- Extracted page text data
════════

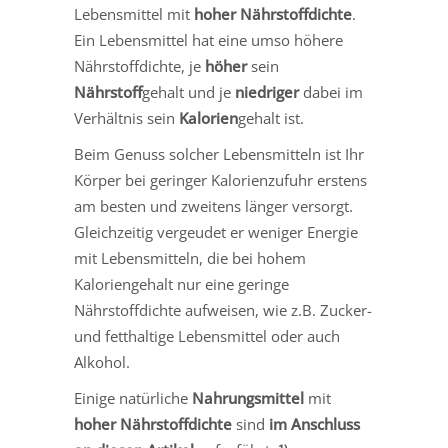
Lebensmittel mit
hoher Nährstoffdichte
.
Ein Lebensmittel hat eine umso höhere
Nährstoffdichte, je
höher
sein
Nährstoff
gehalt und je
niedriger
dabei im
Verhältnis sein
Kalorien
gehalt ist.
Beim Genuss solcher Lebensmitteln ist Ihr
Körper bei geringer Kalorienzufuhr erstens
am besten und zweitens länger versorgt.
Gleichzeitig vergeudet er weniger Energie
mit Lebensmitteln, die bei hohem
Kaloriengehalt nur eine geringe
Nährstoffdichte aufweisen, wie z.B. Zucker-
und fetthaltige Lebensmittel oder auch
Alkohol.
Einige natürliche
Nahrungsmittel
mit
hoher
Nährstoffdichte
sind
im Anschluss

════════

- ASSIGNED TASK
Scan the records above for the string "Lebensmitteln", and copy every line where it turns up.

- ANSWER
Beim Genuss solcher Lebensmitteln ist Ihr
mit Lebensmitteln, die bei hohem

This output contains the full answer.